___ Available records
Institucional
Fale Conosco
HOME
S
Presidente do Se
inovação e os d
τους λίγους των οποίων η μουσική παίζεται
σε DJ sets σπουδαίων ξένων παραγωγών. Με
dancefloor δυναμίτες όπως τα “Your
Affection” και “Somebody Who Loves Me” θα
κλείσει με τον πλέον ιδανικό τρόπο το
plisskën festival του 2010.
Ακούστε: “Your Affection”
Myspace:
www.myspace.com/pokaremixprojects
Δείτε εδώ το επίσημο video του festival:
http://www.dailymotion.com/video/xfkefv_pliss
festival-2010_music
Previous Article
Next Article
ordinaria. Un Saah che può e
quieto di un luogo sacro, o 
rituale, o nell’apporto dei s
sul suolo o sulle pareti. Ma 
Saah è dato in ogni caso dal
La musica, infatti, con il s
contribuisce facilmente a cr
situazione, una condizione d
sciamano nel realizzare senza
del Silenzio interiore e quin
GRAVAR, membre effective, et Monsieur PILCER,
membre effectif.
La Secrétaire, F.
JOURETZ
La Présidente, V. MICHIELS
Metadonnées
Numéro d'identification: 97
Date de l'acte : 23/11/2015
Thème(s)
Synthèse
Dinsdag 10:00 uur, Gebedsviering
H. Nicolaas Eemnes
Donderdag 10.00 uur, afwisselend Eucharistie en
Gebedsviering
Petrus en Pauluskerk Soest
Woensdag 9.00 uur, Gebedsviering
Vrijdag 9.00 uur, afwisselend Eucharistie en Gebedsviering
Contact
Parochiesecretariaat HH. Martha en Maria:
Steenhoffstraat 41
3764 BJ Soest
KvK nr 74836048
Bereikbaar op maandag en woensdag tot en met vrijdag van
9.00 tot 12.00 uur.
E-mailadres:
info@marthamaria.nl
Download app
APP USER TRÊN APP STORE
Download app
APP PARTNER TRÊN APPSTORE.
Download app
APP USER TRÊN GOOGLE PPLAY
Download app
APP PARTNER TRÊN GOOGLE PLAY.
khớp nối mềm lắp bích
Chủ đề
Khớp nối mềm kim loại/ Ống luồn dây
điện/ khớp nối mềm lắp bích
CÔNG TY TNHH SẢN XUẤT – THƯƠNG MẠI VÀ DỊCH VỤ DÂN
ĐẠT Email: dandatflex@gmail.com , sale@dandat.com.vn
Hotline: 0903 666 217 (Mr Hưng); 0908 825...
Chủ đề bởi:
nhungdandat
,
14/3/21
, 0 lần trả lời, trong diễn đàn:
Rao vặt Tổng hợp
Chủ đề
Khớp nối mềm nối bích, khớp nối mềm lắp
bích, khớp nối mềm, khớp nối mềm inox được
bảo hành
______
___ Available records
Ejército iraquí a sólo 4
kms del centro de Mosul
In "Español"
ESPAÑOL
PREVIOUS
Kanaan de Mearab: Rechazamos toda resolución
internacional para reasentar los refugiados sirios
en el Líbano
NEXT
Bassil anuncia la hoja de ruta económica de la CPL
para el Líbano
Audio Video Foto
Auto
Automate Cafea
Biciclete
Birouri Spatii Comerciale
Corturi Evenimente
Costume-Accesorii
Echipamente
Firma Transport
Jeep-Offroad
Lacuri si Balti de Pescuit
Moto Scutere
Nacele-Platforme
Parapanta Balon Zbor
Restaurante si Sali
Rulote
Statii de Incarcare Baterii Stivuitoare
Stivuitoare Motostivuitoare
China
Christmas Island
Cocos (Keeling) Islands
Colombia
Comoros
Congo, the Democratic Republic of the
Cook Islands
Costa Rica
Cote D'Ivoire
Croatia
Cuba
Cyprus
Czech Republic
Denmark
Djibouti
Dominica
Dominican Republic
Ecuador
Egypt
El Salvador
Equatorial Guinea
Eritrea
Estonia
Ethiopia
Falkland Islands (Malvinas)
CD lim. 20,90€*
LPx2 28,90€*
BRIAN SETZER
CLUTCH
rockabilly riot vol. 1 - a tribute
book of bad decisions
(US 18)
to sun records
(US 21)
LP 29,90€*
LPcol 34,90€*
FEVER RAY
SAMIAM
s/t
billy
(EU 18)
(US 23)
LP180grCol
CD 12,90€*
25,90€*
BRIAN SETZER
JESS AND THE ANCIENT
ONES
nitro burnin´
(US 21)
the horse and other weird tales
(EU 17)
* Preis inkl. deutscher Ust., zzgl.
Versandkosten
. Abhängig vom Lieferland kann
______
_Task requirements_
Print exactly the lines above from the one with "Bassil anuncia la" to the one with "vom Lieferland kann", including both.

_Response area_
Bassil anuncia la hoja de ruta económica de la CPL
para el Líbano
Audio Video Foto
Auto
Automate Cafea
Biciclete
Birouri Spatii Comerciale
Corturi Evenimente
Costume-Accesorii
Echipamente
Firma Transport
Jeep-Offroad
Lacuri si Balti de Pescuit
Moto Scutere
Nacele-Platforme
Parapanta Balon Zbor
Restaurante si Sali
Rulote
Statii de Incarcare Baterii Stivuitoare
Stivuitoare Motostivuitoare
China
Christmas Island
Cocos (Keeling) Islands
Colombia
Comoros
Congo, the Democratic Republic of the
Cook Islands
Costa Rica
Cote D'Ivoire
Croatia
Cuba
Cyprus
Czech Republic
Denmark
Djibouti
Dominica
Dominican Republic
Ecuador
Egypt
El Salvador
Equatorial Guinea
Eritrea
Estonia
Ethiopia
Falkland Islands (Malvinas)
CD lim. 20,90€*
LPx2 28,90€*
BRIAN SETZER
CLUTCH
rockabilly riot vol. 1 - a tribute
book of bad decisions
(US 18)
to sun records
(US 21)
LP 29,90€*
LPcol 34,90€*
FEVER RAY
SAMIAM
s/t
billy
(EU 18)
(US 23)
LP180grCol
CD 12,90€*
25,90€*
BRIAN SETZER
JESS AND THE ANCIENT
ONES
nitro burnin´
(US 21)
the horse and other weird tales
(EU 17)
* Preis inkl. deutscher Ust., zzgl.
Versandkosten
. Abhängig vom Lieferland kann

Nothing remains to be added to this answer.